Jeudi dernier, Frédéric Ferney recevait sur le plateau du « Bateau livre » deux auteurs en marge de la mode et qui ont publié sur le tard : Sorj Shalandon et Sylvie Aymard. Le premier est journaliste reporter à Libération. Il vient de recevoir le prix Médicis pour son second roman, Une promesse (Grasset). La seconde a écrit son premier roman, Courir dans les bois sans désemparer (Maurice Nadeau).
J’aime beaucoup cette émission où journalistes et chroniqueurs ont vraiment lu les œuvres proposées, tout comme les invités. En tout cas, ce fut le cas ce jour-là : S. Aymard et S. Shalandon ont lu et apprécié mutuellement leur livre. L’auteur de La Promesse d’ailleurs avoue que lorsqu’on lui a expliqué le concept de l’émission - lire le roman de l’autre invité et donner ouvertement son point de vue - il trouvait l’idée « casse-gueule ». En lisant l’incipit de Courir dans les bois sans désemparer, il s’est dit que c’était mal parti. Et puis, il s’est laissé transporté par la lecture.

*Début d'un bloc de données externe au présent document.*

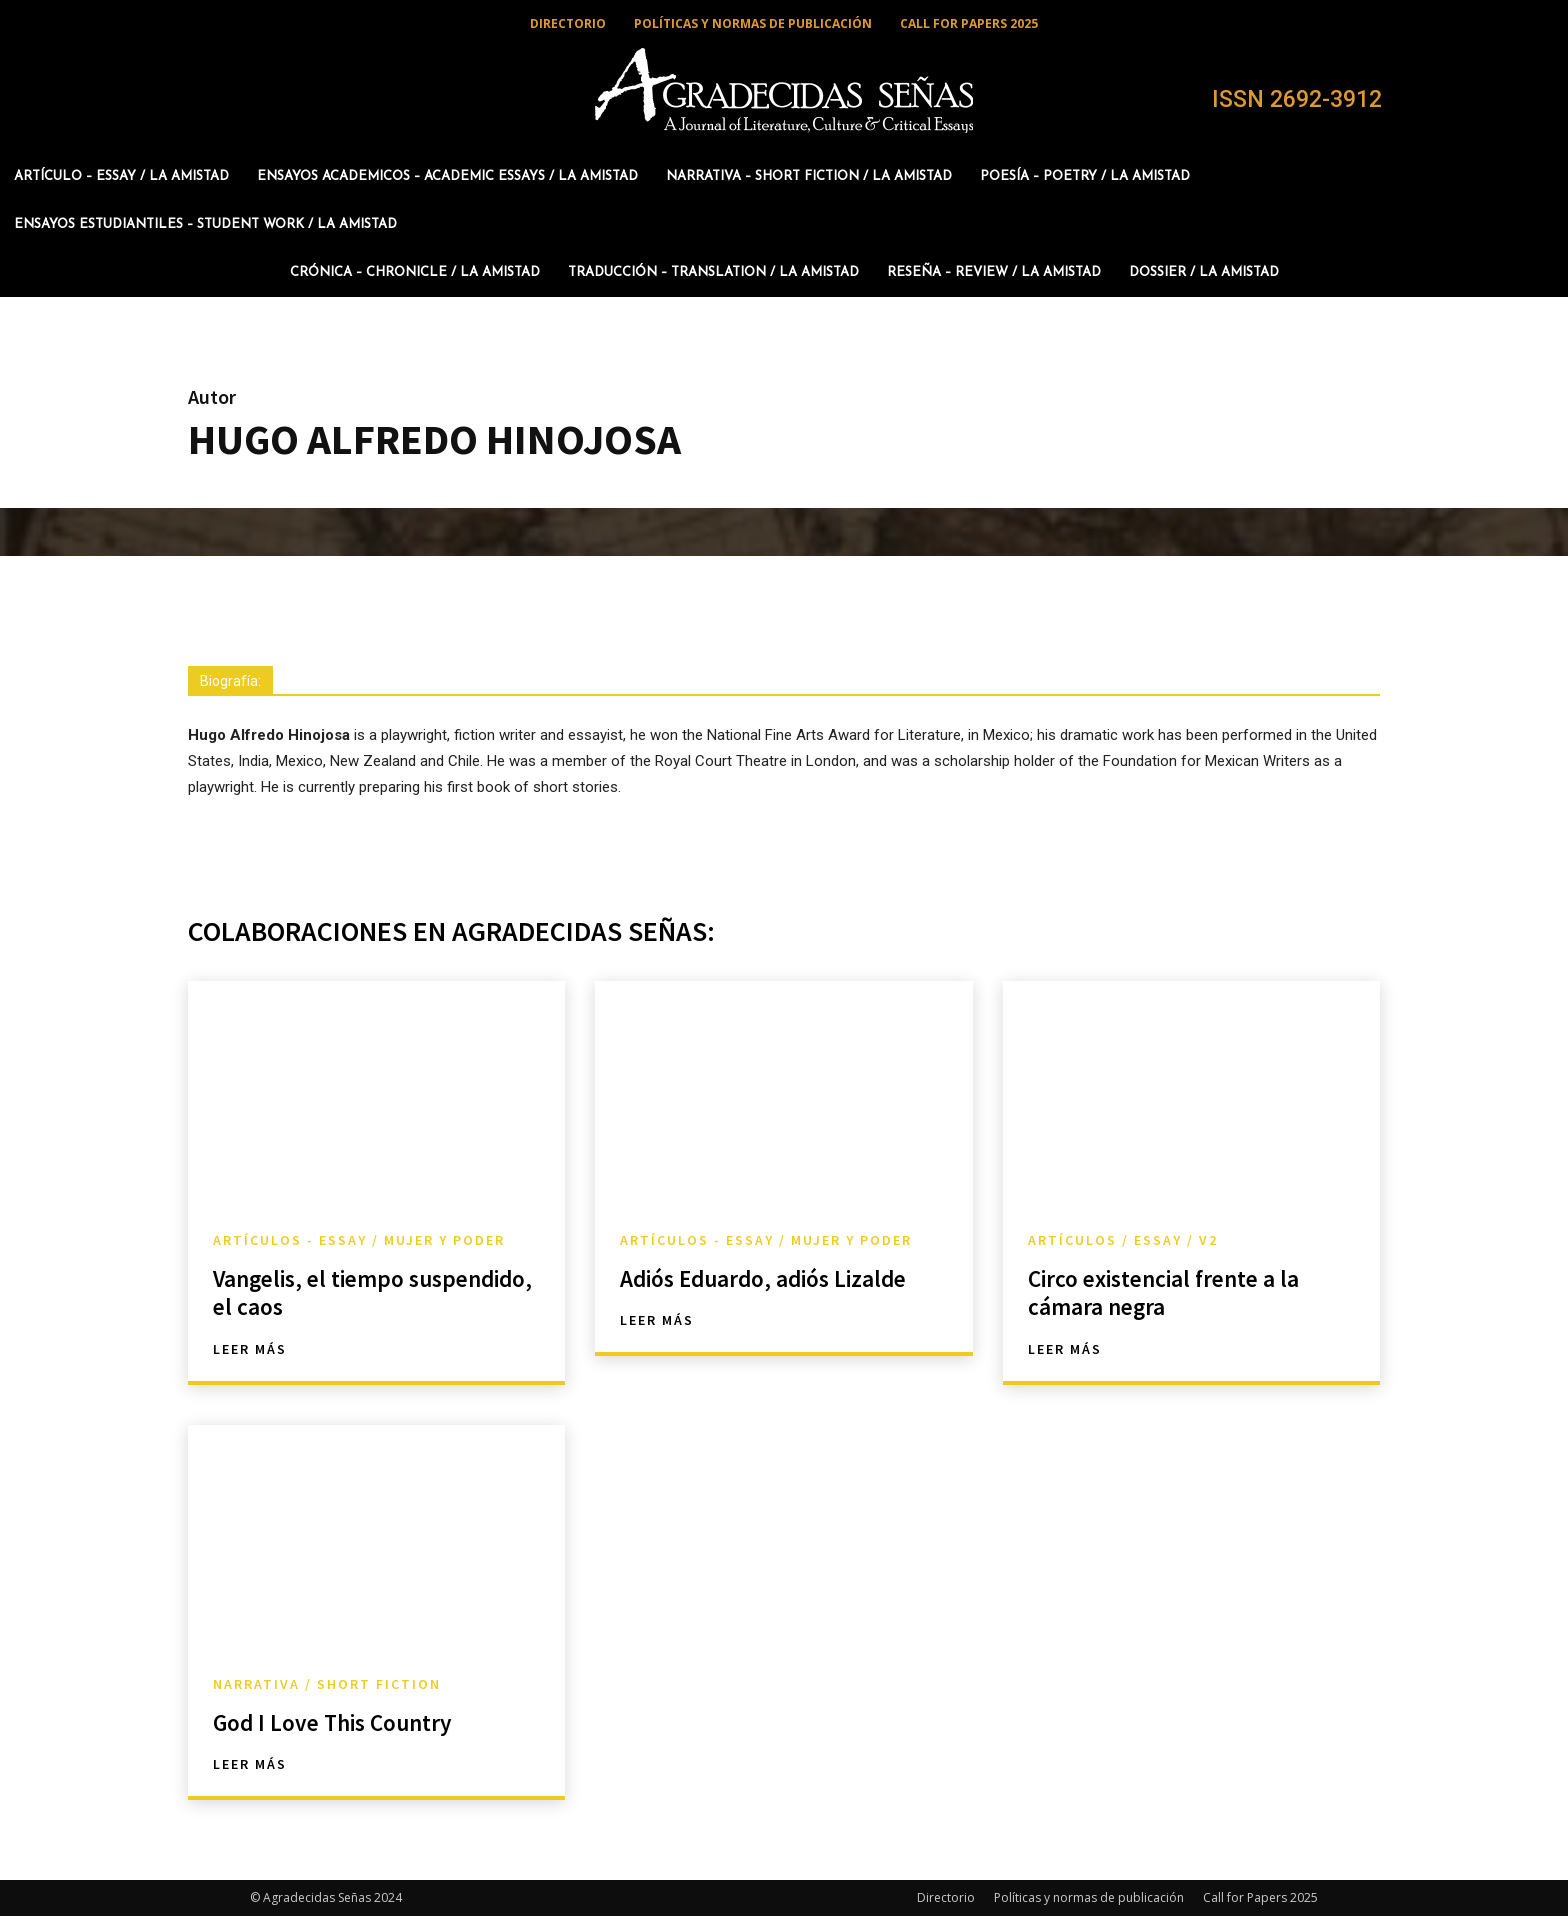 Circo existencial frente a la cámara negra (1168, 1293)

Comme chaque dimanche, Ferney réunit deux auteurs autour d’un même thème. Il s’agit de l’histoire de deux amours fous, d’univers hantés par des fantômes, de deuils surmontés.
Le roman de Sylvie Aymard commence par un deuil, celui de l’amant de la narratrice. Celle-ci décide de surmonter cette épreuve et poursuivre sa vie en cherchant la sérénité. Pour Shalandon, ce livre est une sorte de confidence que l’on murmure à l’oreille.
La Promesse est, selon Ferney, un roman « fragile comme les ailes d’un papillon ». C’est l’histoire d’un vieux couple qui s’aime toujours et cherche les moyens de repousser la mort. Ce roman se distingue par le fait qu’il n’a pas de « salauds, de cynisme ni de violence ». Shalandon est journaliste, le jour, il doit rapporter l’horreur du monde. La nuit, en revanche, il écrit.
Je n’ai pas encore eu l’occasion de lire ces deux romans mais la prestation des deux auteurs ainsi que l’enthousiasme de Ferney m’ont donné envie de les découvrir.